That combination deserves attention. The weakness class is CWE-502, deserialization of untrusted data. The affected product family is on-premises Microsoft SharePoint Server, not a random edge application with no business context. The exploitation precondition is not administrator access. Public reporting based on Microsoft’s advisory describes the attacker as needing authentication with minimum Site Member permissions, and no user interaction is required. Microsoft initially assessed exploitation as less likely, but CISA’s KEV listing on July 1, 2026 means defenders should prioritize the vulnerability using exploitation evidence, not just the earlier vendor likelihood label. (The Hacker News)
The practical response is not complicated, but it has to be disciplined. Identify every on-premises SharePoint Server instance. Confirm whether it is Subscription Edition, 2019, or 2016. Verify the installed build against the fixed build numbers. Apply the May 2026 security updates if the server is below the fixed level. Then check whether the environment shows signs that SharePoint was already used as an execution surface. A patch ticket without version evidence, log review, and account-scope review is not enough for a KEV-listed SharePoint RCE.
What is confirmed about CVE-2026-45659
The public record for CVE-2026-45659 is useful, but it is not a full exploit writeup. That distinction matters. There is enough information to prioritize remediation, explain the risk, and design a safe validation workflow.

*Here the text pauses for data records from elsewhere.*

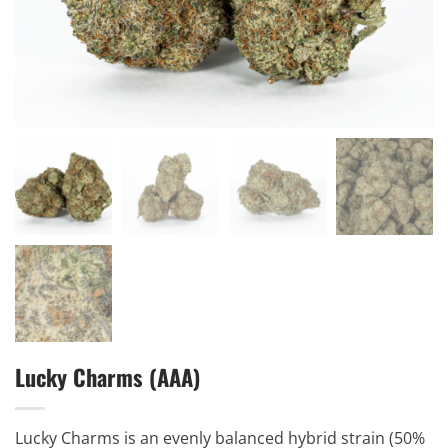
Lucky Charms (AAA)
Lucky Charms is an evenly balanced hybrid strain (50%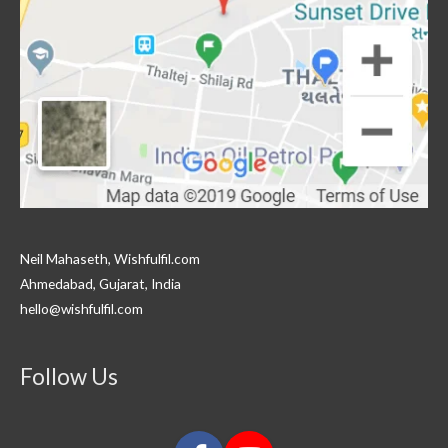
Neil Mahaseth, Wishfulfil.com
Ahmedabad, Gujarat, India
hello@wishfulfil.com
Follow Us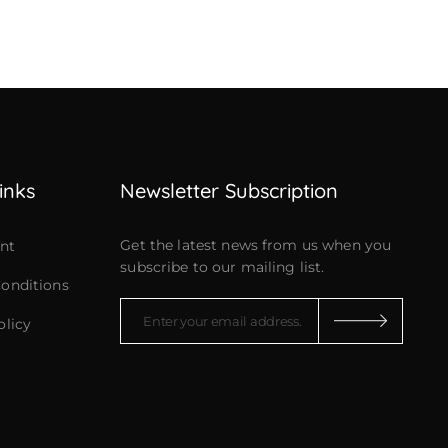
inks
Newsletter Subscription
Get the latest news from us when you
nt
subscribe to our mailing list.
onditions
olicy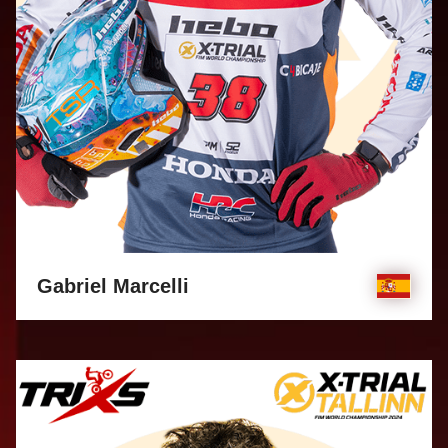
Gabriel Marcelli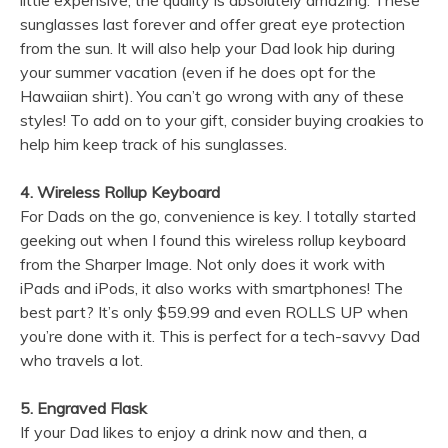
little expensive, the quality is absolutely amazing. These
sunglasses last forever and offer great eye protection
from the sun. It will also help your Dad look hip during
your summer vacation (even if he does opt for the
Hawaiian shirt). You can’t go wrong with any of these
styles! To add on to your gift, consider buying croakies to
help him keep track of his sunglasses.
4. Wireless Rollup Keyboard
For Dads on the go, convenience is key. I totally started
geeking out when I found this wireless rollup keyboard
from the Sharper Image. Not only does it work with
iPads and iPods, it also works with smartphones! The
best part? It’s only $59.99 and even ROLLS UP when
you’re done with it. This is perfect for a tech-savvy Dad
who travels a lot.
5. Engraved Flask
If your Dad likes to enjoy a drink now and then, a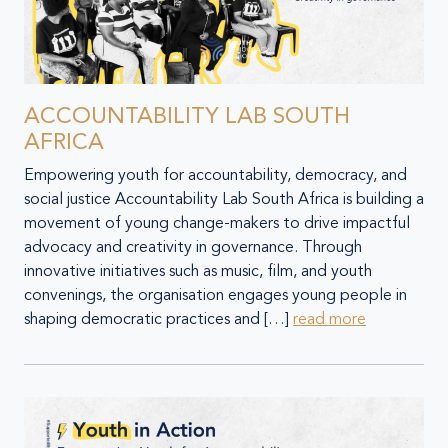
ACCOUNTABILITY LAB SOUTH
AFRICA
Empowering youth for accountability, democracy, and
social justice Accountability Lab South Africa is building a
movement of young change-makers to drive impactful
advocacy and creativity in governance. Through
innovative initiatives such as music, film, and youth
convenings, the organisation engages young people in
shaping democratic practices and […]
read more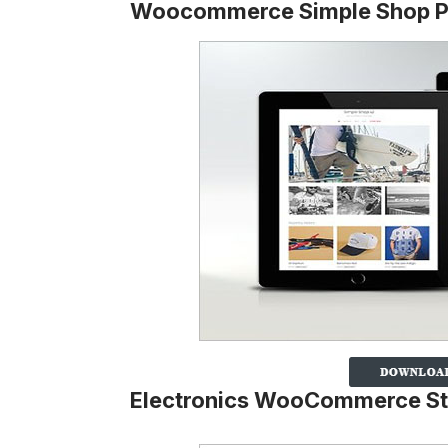
Woocommerce Simple Shop 
Electronics WooCommerce S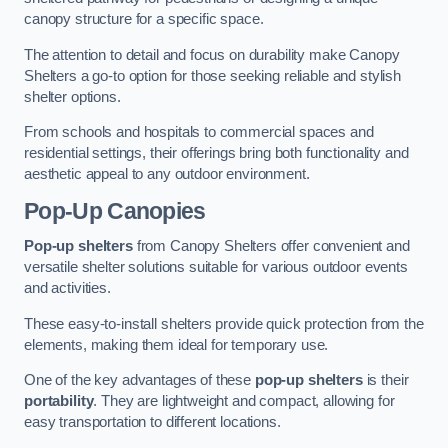
canopy structure for a specific space.
The attention to detail and focus on durability make Canopy
Shelters a go-to option for those seeking reliable and stylish
shelter options.
From schools and hospitals to commercial spaces and
residential settings, their offerings bring both functionality and
aesthetic appeal to any outdoor environment.
Pop-Up Canopies
Pop-up shelters
from Canopy Shelters offer convenient and
versatile shelter solutions suitable for various outdoor events
and activities.
These easy-to-install shelters provide quick protection from the
elements, making them ideal for temporary use.
One of the key advantages of these
pop-up shelters
is their
portability
. They are lightweight and compact, allowing for
easy transportation to different locations.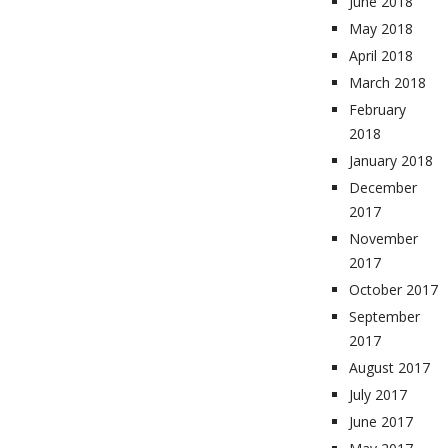
June 2018
May 2018
April 2018
March 2018
February
2018
January 2018
December
2017
November
2017
October 2017
September
2017
August 2017
July 2017
June 2017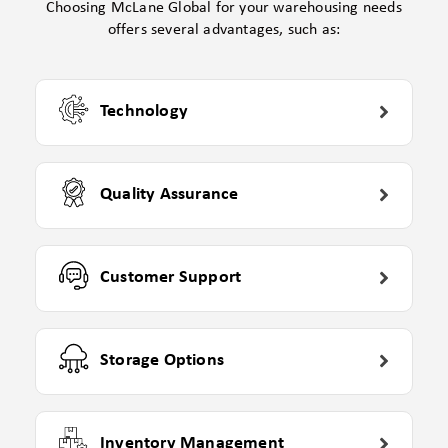
Choosing McLane Global for your warehousing needs
offers several advantages, such as:
Technology
Quality Assurance
Customer Support
Storage Options
Inventory Management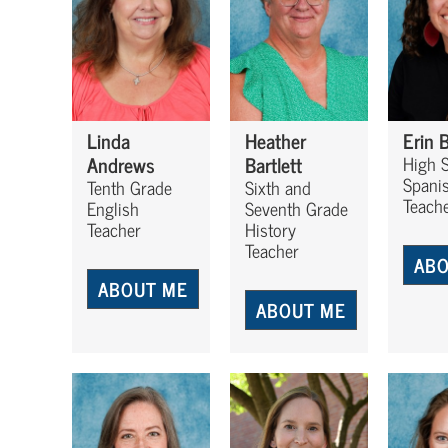
Linda
Heather
Erin 
Andrews
Bartlett
High 
Spanis
Tenth Grade
Sixth and
Teach
English
Seventh Grade
Teacher
History
Teacher
ABO
ABOUT ME
ABOUT ME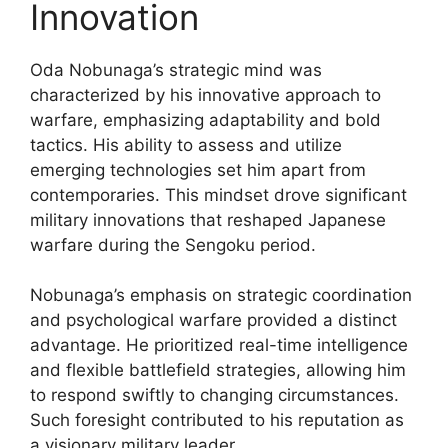
Innovation
Oda Nobunaga’s strategic mind was
characterized by his innovative approach to
warfare, emphasizing adaptability and bold
tactics. His ability to assess and utilize
emerging technologies set him apart from
contemporaries. This mindset drove significant
military innovations that reshaped Japanese
warfare during the Sengoku period.
Nobunaga’s emphasis on strategic coordination
and psychological warfare provided a distinct
advantage. He prioritized real-time intelligence
and flexible battlefield strategies, allowing him
to respond swiftly to changing circumstances.
Such foresight contributed to his reputation as
a visionary military leader.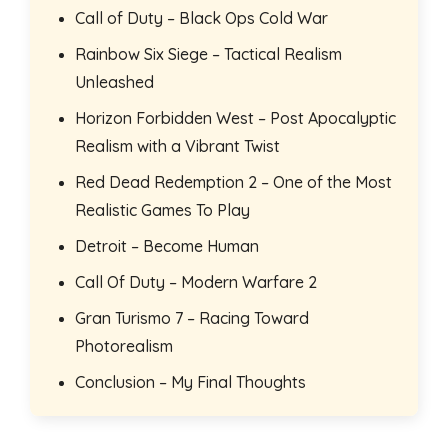
Call of Duty – Black Ops Cold War
Rainbow Six Siege – Tactical Realism
Unleashed
Horizon Forbidden West – Post Apocalyptic
Realism with a Vibrant Twist
Red Dead Redemption 2 – One of the Most
Realistic Games To Play
Detroit – Become Human
Call Of Duty – Modern Warfare 2
Gran Turismo 7 – Racing Toward
Photorealism
Conclusion – My Final Thoughts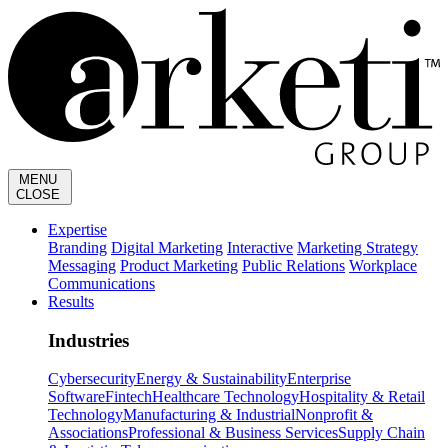
MENU
CLOSE
Expertise
Branding
Digital Marketing
Interactive
Marketing Strategy
Messaging
Product Marketing
Public Relations
Workplace
Communications
Results
Industries
Cybersecurity
Energy & Sustainability
Enterprise
Software
Fintech
Healthcare Technology
Hospitality & Retail
Technology
Manufacturing & Industrial
Nonprofit &
Associations
Professional & Business Services
Supply Chain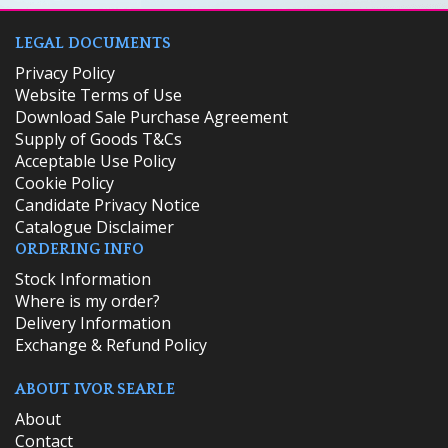
LEGAL DOCUMENTS
Privacy Policy
Website Terms of Use
Download Sale Purchase Agreement
Supply of Goods T&Cs
Acceptable Use Policy
Cookie Policy
Candidate Privacy Notice
Catalogue Disclaimer
ORDERING INFO
​Stock Information
Where is my order?
Delivery Information
Exchange & Refund Policy
ABOUT IVOR SEARLE
About
Contact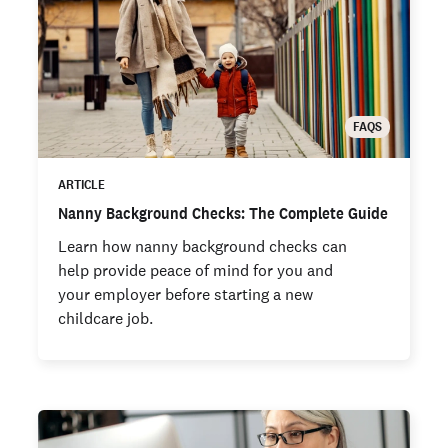
FAQS
ARTICLE
Nanny Background Checks: The Complete Guide
Learn how nanny background checks can
help provide peace of mind for you and
your employer before starting a new
childcare job.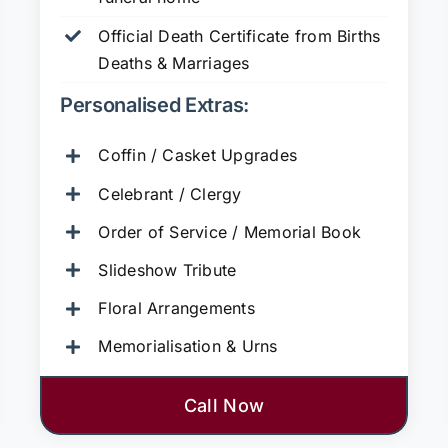
Official Death Certificate from Births
Deaths & Marriages
Personalised Extras:
Coffin / Casket Upgrades
Celebrant / Clergy
Order of Service / Memorial Book
Slideshow Tribute
Floral Arrangements
Memorialisation & Urns
Call Now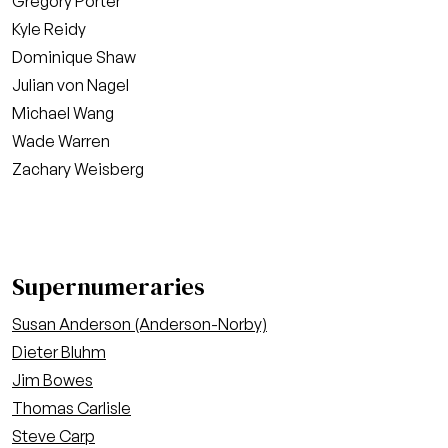
Gregory Porter
Kyle Reidy
Dominique Shaw
Julian von Nagel
Michael Wang
Wade Warren
Zachary Weisberg
Supernumeraries
Susan Anderson (Anderson-Norby)
Dieter Bluhm
Jim Bowes
Thomas Carlisle
Steve Carp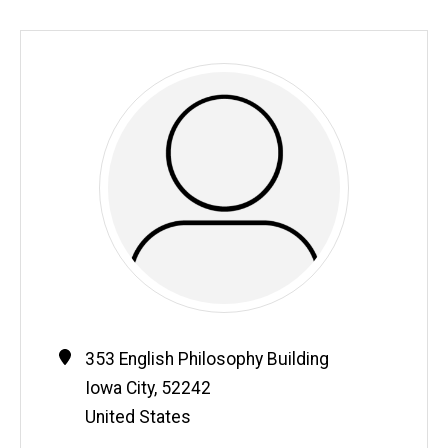
Contact
Address
353 English Philosophy Building
Information
Iowa City
,
52242
United States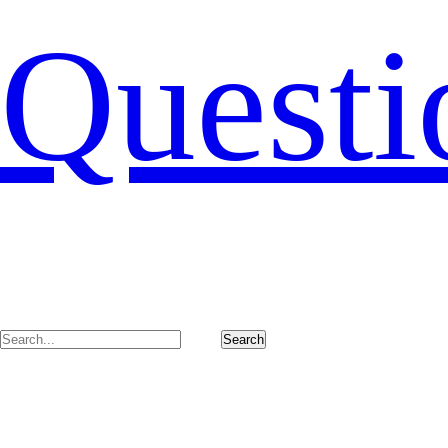
Questi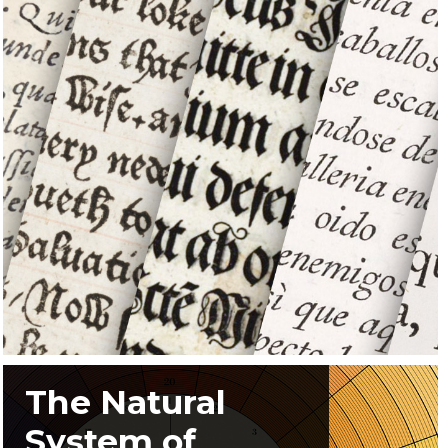
The Natural
System of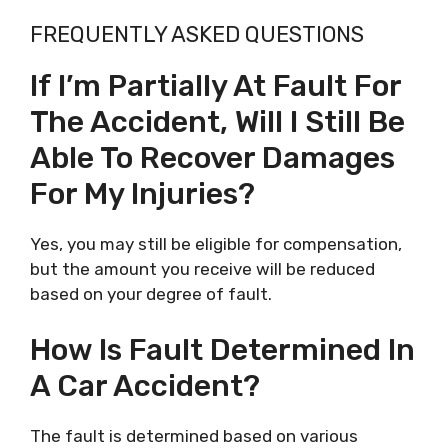
FREQUENTLY ASKED QUESTIONS
If I’m Partially At Fault For
The Accident, Will I Still Be
Able To Recover Damages
For My Injuries?
Yes, you may still be eligible for compensation,
but the amount you receive will be reduced
based on your degree of fault.
How Is Fault Determined In
A Car Accident?
The fault is determined based on various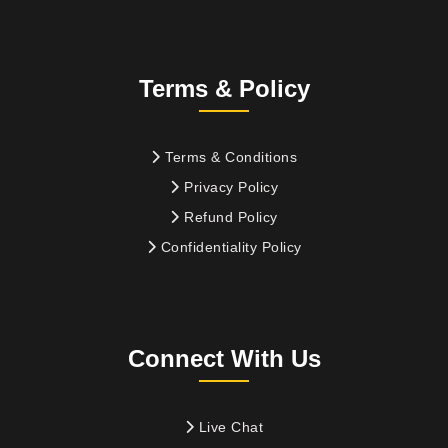
Terms & Policy
Terms & Conditions
Privacy Policy
Refund Policy
Confidentiality Policy
Connect With Us
Live Chat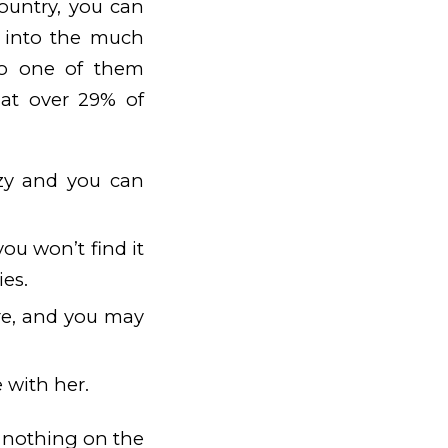
country, you can
x into the much
lso one of them
hat over 29% of
razy and you can
you won’t find it
ies.
ere, and you may
 with her.
w nothing on the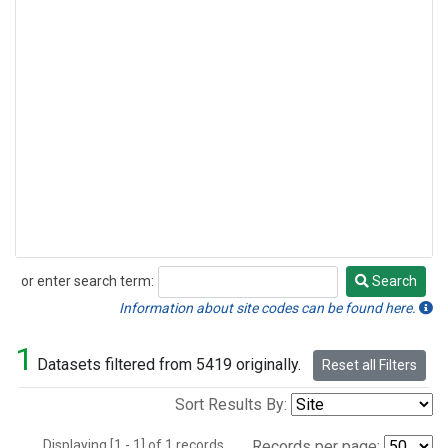
or enter search term:
Search
Search
Information about site codes can be found here.
1
Datasets filtered from 5419 originally.
Reset all Filters
Sort Results By:
Displaying [1 - 1] of 1 records.
Records per page: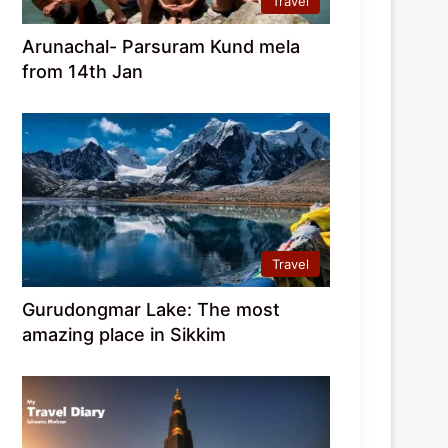
Travel
Arunachal- Parsuram Kund mela
from 14th Jan
Travel
Gurudongmar Lake: The most
amazing place in Sikkim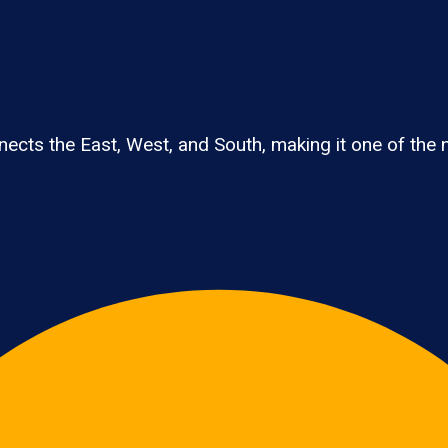
cts the East, West, and South, making it one of the na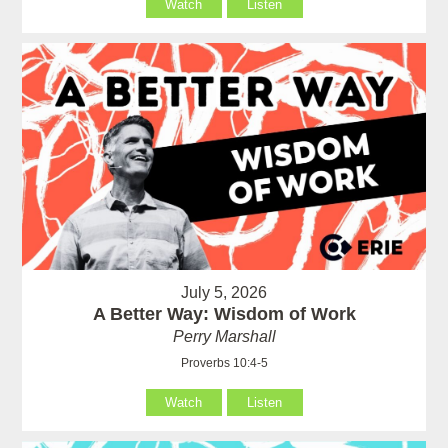
Watch
Listen
July 5, 2026
A Better Way: Wisdom of Work
Perry Marshall
Proverbs 10:4-5
Watch
Listen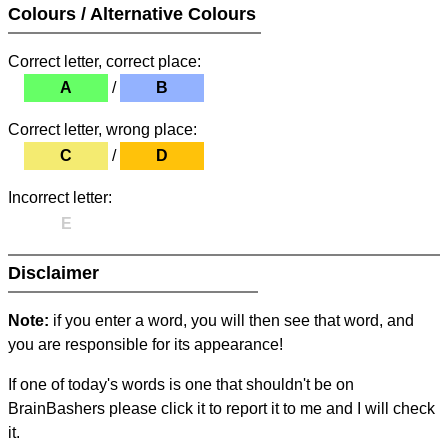
Colours / Alternative Colours
Correct letter, correct place:
A
/
B
Correct letter, wrong place:
C
/
D
Incorrect letter:
E
Disclaimer
Note:
if you enter a word, you will then see that word, and
you are responsible for its appearance!
If one of today's words is one that shouldn't be on
BrainBashers please click it to report it to me and I will check
it.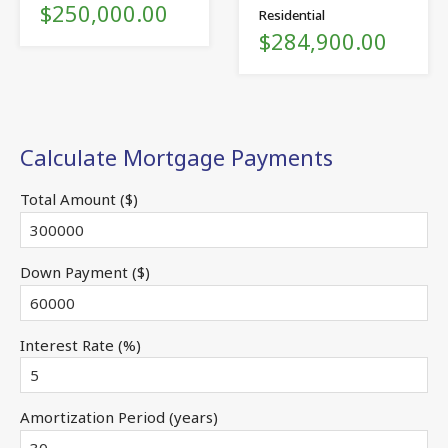
$250,000.00
Residential
$284,900.00
Calculate Mortgage Payments
Total Amount ($)
Down Payment ($)
Interest Rate (%)
Amortization Period (years)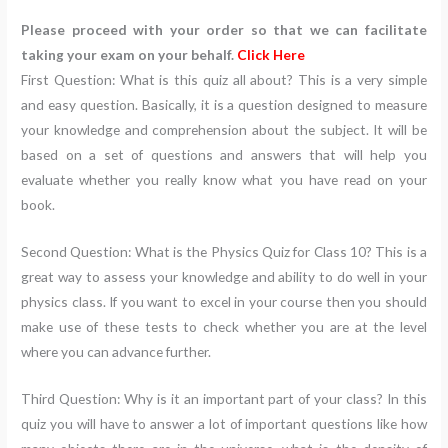
Please proceed with your order so that we can facilitate
taking your exam on your behalf.
Click Here
First Question: What is this quiz all about? This is a very simple
and easy question. Basically, it is a question designed to measure
your knowledge and comprehension about the subject. It will be
based on a set of questions and answers that will help you
evaluate whether you really know what you have read on your
book.
Second Question: What is the Physics Quiz for Class 10? This is a
great way to assess your knowledge and ability to do well in your
physics class. If you want to excel in your course then you should
make use of these tests to check whether you are at the level
where you can advance further.
Third Question: Why is it an important part of your class? In this
quiz you will have to answer a lot of important questions like how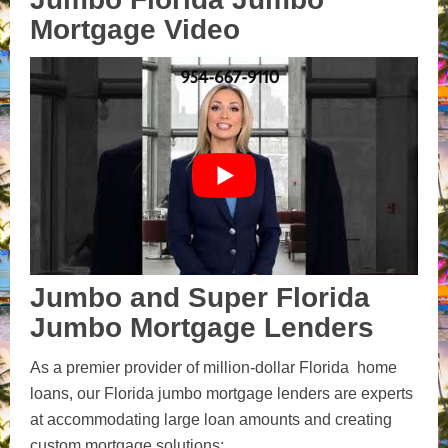
Mortgage Video
Jumbo and Super Florida
Jumbo Mortgage Lenders
As a premier provider of million-dollar Florida home
loans, our Florida jumbo mortgage lenders are experts
at accommodating large loan amounts and creating
custom mortgage solutions: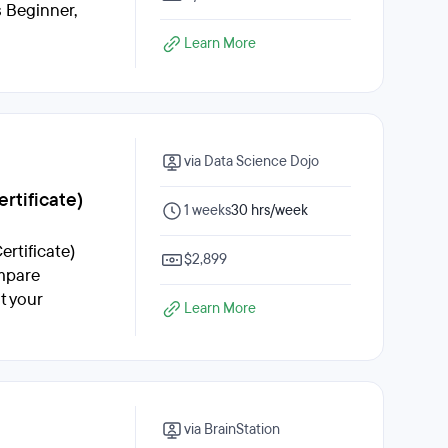
s Beginner,
Learn More
via Data Science Dojo
rtificate)
1 weeks
30 hrs/week
rtificate)
$2,899
ompare
t your
Learn More
via BrainStation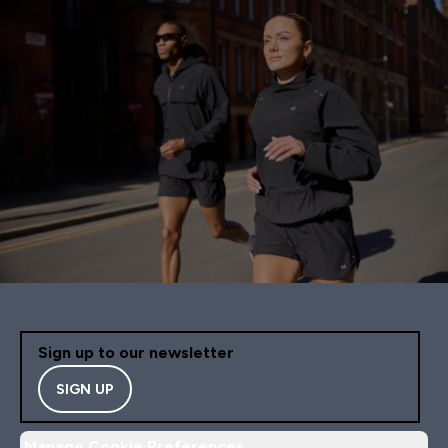
Sign up to our newsletter
SIGN UP
Manage Cookie Preferences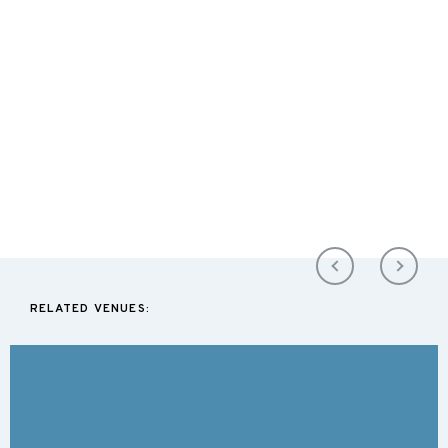
RELATED VENUES: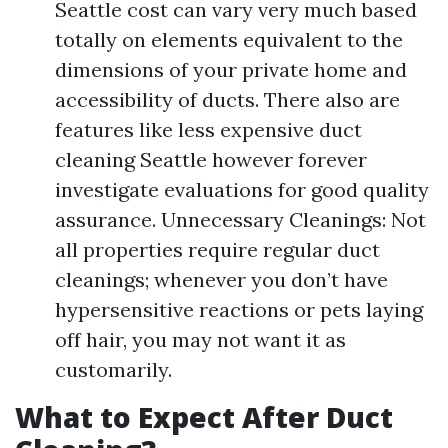
Seattle cost can vary very much based
totally on elements equivalent to the
dimensions of your private home and
accessibility of ducts. There also are
features like less expensive duct
cleaning Seattle however forever
investigate evaluations for good quality
assurance. Unnecessary Cleanings: Not
all properties require regular duct
cleanings; whenever you don’t have
hypersensitive reactions or pets laying
off hair, you may not want it as
customarily.
What to Expect After Duct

There is not enough public evidence to responsibly claim a specific endpoint, payload format, exploit chain, threat actor, or post-exploitation sequence for this CVE unless those details come from private telemetry or a trusted incident investigation.
| Champ d'application | Confirmed public information | Pourquoi c'est important |
|---|---|---|
| CVE | CVE-2026-45659 | Common identifier for the SharePoint Server vulnerability. |
| Product family | Microsoft SharePoint Server Subscription Edition, SharePoint Server 2019, and SharePoint Enterprise Server 2016 | The exposed risk is tied to on-premises SharePoint Server product lines. |
| Weakness class | CWE-502, deserialization of untrusted data | This is a code-execution-prone class when attacker-controlled serialized data crosses a trust boundary. |
| Official description | Deserialization of untrusted data in Microsoft Office SharePoint allows an authorized attacker to execute code over a network | The impact is remote code execution, not merely information disclosure or spoofing. |
| CVSS 3.1 | 8.8 high, AV:N/AC:L/PR:L/UI:N/S:U/C:H/I:H/A:H | Network reachable, low complexity, low privilege, no user interaction, high impact. |
| NVD status | NVD shows the entry was modified after enrichment and includes CISA KEV metadata | The record evolved after initial publication, so teams should check current authoritative sources. |
| Statut de KEV | Added to CISA Known Exploited Vulnerabilities on July 1, 2026, with required action to apply vendor mitigations or discontinue use if mitigations are unavailable | KEV status is one of the strongest public signals that remediation should move ahead of ordinary patch queues. |
| Fixed SharePoint Server Subscription Edition build | 16.0.19725.20280 | Servers below this build should be treated as exposed until updated and verified. |
| Fixed SharePoint Server 2019 build | 16.0.10417.20128 | Same principle: confirm actual farm build, not just patch deployment intent. |
| Fixed SharePoint Enterprise Server 2016 build | 16.0.5552.1002 | Older supported SharePoint deployments still need explicit verification. |
| Public exploit detail | No responsible source should assume a complete public exploit chain from the basic CVE description alone | Response should focus on patching, exposure validation, and hunting for RCE-like behavior rather than repeating unverified payload claims. |
NVD’s change history lists Microsoft’s affected product ranges: SharePoint Enterprise Server 2016 below 16.0.5552.1002, SharePoint Server 2019 below 16.0.10417.20128, and SharePoint Server Subscription Edition below 16.0.19725.20280. The Cyber Security Agency of Singapore published the same fixed-build guidance in its May 29 alert and advised users and administrators to update immediately. (NVD)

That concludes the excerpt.